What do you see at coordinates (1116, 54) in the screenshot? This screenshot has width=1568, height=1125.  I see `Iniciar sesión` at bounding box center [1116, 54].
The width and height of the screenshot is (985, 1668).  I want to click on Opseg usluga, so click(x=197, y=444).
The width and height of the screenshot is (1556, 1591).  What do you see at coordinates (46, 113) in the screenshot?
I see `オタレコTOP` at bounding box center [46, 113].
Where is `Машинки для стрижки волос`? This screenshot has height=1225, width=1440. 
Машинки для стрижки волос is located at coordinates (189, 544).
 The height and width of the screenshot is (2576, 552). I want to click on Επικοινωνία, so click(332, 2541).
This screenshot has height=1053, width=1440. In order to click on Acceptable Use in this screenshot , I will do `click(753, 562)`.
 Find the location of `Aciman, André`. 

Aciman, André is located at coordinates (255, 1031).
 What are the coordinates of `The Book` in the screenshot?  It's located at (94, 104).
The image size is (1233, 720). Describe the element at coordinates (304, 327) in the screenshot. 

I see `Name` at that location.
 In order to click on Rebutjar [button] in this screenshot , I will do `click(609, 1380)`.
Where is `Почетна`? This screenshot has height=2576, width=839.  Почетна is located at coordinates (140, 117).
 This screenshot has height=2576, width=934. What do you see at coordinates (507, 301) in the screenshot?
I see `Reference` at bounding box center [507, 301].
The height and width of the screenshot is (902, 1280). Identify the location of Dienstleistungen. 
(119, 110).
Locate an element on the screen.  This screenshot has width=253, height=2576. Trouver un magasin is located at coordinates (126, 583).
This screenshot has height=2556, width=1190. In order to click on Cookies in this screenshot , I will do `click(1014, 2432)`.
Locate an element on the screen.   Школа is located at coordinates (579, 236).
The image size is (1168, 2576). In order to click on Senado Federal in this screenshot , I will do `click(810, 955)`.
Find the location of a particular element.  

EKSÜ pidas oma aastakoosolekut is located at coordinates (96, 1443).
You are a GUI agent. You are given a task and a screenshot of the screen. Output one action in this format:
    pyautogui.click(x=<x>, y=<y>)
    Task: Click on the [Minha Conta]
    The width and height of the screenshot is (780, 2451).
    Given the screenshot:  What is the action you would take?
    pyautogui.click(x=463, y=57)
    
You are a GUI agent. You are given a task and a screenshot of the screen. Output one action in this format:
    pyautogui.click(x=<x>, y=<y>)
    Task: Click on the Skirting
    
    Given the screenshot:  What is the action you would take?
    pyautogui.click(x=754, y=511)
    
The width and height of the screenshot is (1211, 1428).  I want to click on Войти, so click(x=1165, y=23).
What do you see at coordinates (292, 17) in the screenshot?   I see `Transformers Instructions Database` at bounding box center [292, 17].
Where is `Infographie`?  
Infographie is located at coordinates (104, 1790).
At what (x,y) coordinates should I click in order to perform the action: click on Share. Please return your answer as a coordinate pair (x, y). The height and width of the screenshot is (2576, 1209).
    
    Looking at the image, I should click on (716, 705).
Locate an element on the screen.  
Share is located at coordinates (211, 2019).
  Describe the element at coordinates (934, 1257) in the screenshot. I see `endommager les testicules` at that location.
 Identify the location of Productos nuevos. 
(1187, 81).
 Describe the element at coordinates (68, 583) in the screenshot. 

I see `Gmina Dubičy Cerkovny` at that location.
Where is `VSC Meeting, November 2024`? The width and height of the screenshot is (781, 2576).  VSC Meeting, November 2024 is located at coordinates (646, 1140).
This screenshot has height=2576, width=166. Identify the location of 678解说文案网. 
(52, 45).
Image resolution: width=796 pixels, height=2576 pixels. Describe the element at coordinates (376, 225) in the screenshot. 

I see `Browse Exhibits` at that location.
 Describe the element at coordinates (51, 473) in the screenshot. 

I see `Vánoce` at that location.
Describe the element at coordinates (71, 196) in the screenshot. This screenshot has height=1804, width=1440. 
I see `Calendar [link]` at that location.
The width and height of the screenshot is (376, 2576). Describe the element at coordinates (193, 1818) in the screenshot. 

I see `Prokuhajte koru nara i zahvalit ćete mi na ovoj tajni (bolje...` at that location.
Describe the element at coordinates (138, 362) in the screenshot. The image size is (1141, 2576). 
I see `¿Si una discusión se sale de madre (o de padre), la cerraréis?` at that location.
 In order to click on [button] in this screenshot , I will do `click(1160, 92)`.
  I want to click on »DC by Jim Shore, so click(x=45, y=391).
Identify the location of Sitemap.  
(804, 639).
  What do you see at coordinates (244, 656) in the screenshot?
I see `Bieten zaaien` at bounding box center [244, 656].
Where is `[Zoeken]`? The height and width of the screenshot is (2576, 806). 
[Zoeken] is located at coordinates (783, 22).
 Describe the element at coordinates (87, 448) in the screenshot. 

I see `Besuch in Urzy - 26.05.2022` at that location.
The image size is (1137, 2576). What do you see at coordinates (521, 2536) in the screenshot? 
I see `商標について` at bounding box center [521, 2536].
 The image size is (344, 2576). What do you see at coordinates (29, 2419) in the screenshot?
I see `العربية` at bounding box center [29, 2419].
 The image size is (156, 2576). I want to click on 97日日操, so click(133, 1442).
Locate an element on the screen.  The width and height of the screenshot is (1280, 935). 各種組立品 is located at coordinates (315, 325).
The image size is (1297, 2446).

Exercise objective ->
Repeat the lines above with every word intact.

Result of this task ->
What do you see at coordinates (1116, 54) in the screenshot? This screenshot has width=1568, height=1125.  I see `Iniciar sesión` at bounding box center [1116, 54].
The width and height of the screenshot is (985, 1668).  I want to click on Opseg usluga, so click(x=197, y=444).
The width and height of the screenshot is (1556, 1591).  What do you see at coordinates (46, 113) in the screenshot?
I see `オタレコTOP` at bounding box center [46, 113].
Where is `Машинки для стрижки волос`? This screenshot has height=1225, width=1440. 
Машинки для стрижки волос is located at coordinates (189, 544).
 The height and width of the screenshot is (2576, 552). I want to click on Επικοινωνία, so click(332, 2541).
This screenshot has height=1053, width=1440. In order to click on Acceptable Use in this screenshot , I will do `click(753, 562)`.
 Find the location of `Aciman, André`. 

Aciman, André is located at coordinates (255, 1031).
 What are the coordinates of `The Book` in the screenshot?  It's located at (94, 104).
The image size is (1233, 720). Describe the element at coordinates (304, 327) in the screenshot. 

I see `Name` at that location.
 In order to click on Rebutjar [button] in this screenshot , I will do `click(609, 1380)`.
Where is `Почетна`? This screenshot has height=2576, width=839.  Почетна is located at coordinates (140, 117).
 This screenshot has height=2576, width=934. What do you see at coordinates (507, 301) in the screenshot?
I see `Reference` at bounding box center [507, 301].
The height and width of the screenshot is (902, 1280). Identify the location of Dienstleistungen. 
(119, 110).
Locate an element on the screen.  This screenshot has width=253, height=2576. Trouver un magasin is located at coordinates (126, 583).
This screenshot has height=2556, width=1190. In order to click on Cookies in this screenshot , I will do `click(1014, 2432)`.
Locate an element on the screen.   Школа is located at coordinates (579, 236).
The image size is (1168, 2576). In order to click on Senado Federal in this screenshot , I will do `click(810, 955)`.
Find the location of a particular element.  

EKSÜ pidas oma aastakoosolekut is located at coordinates (96, 1443).
You are a GUI agent. You are given a task and a screenshot of the screen. Output one action in this format:
    pyautogui.click(x=<x>, y=<y>)
    Task: Click on the [Minha Conta]
    The width and height of the screenshot is (780, 2451).
    Given the screenshot:  What is the action you would take?
    pyautogui.click(x=463, y=57)
    
You are a GUI agent. You are given a task and a screenshot of the screen. Output one action in this format:
    pyautogui.click(x=<x>, y=<y>)
    Task: Click on the Skirting
    
    Given the screenshot:  What is the action you would take?
    pyautogui.click(x=754, y=511)
    
The width and height of the screenshot is (1211, 1428).  I want to click on Войти, so click(x=1165, y=23).
What do you see at coordinates (292, 17) in the screenshot?   I see `Transformers Instructions Database` at bounding box center [292, 17].
Where is `Infographie`?  
Infographie is located at coordinates (104, 1790).
At what (x,y) coordinates should I click in order to perform the action: click on Share. Please return your answer as a coordinate pair (x, y). The height and width of the screenshot is (2576, 1209).
    
    Looking at the image, I should click on (716, 705).
Locate an element on the screen.  
Share is located at coordinates (211, 2019).
  Describe the element at coordinates (934, 1257) in the screenshot. I see `endommager les testicules` at that location.
 Identify the location of Productos nuevos. 
(1187, 81).
 Describe the element at coordinates (68, 583) in the screenshot. 

I see `Gmina Dubičy Cerkovny` at that location.
Where is `VSC Meeting, November 2024`? The width and height of the screenshot is (781, 2576).  VSC Meeting, November 2024 is located at coordinates (646, 1140).
This screenshot has height=2576, width=166. Identify the location of 678解说文案网. 
(52, 45).
Image resolution: width=796 pixels, height=2576 pixels. Describe the element at coordinates (376, 225) in the screenshot. 

I see `Browse Exhibits` at that location.
 Describe the element at coordinates (51, 473) in the screenshot. 

I see `Vánoce` at that location.
Describe the element at coordinates (71, 196) in the screenshot. This screenshot has height=1804, width=1440. 
I see `Calendar [link]` at that location.
The width and height of the screenshot is (376, 2576). Describe the element at coordinates (193, 1818) in the screenshot. 

I see `Prokuhajte koru nara i zahvalit ćete mi na ovoj tajni (bolje...` at that location.
Describe the element at coordinates (138, 362) in the screenshot. The image size is (1141, 2576). 
I see `¿Si una discusión se sale de madre (o de padre), la cerraréis?` at that location.
 In order to click on [button] in this screenshot , I will do `click(1160, 92)`.
  I want to click on »DC by Jim Shore, so click(x=45, y=391).
Identify the location of Sitemap.  
(804, 639).
  What do you see at coordinates (244, 656) in the screenshot?
I see `Bieten zaaien` at bounding box center [244, 656].
Where is `[Zoeken]`? The height and width of the screenshot is (2576, 806). 
[Zoeken] is located at coordinates (783, 22).
 Describe the element at coordinates (87, 448) in the screenshot. 

I see `Besuch in Urzy - 26.05.2022` at that location.
The image size is (1137, 2576). What do you see at coordinates (521, 2536) in the screenshot? 
I see `商標について` at bounding box center [521, 2536].
 The image size is (344, 2576). What do you see at coordinates (29, 2419) in the screenshot?
I see `العربية` at bounding box center [29, 2419].
 The image size is (156, 2576). I want to click on 97日日操, so click(133, 1442).
Locate an element on the screen.  The width and height of the screenshot is (1280, 935). 各種組立品 is located at coordinates (315, 325).
The image size is (1297, 2446).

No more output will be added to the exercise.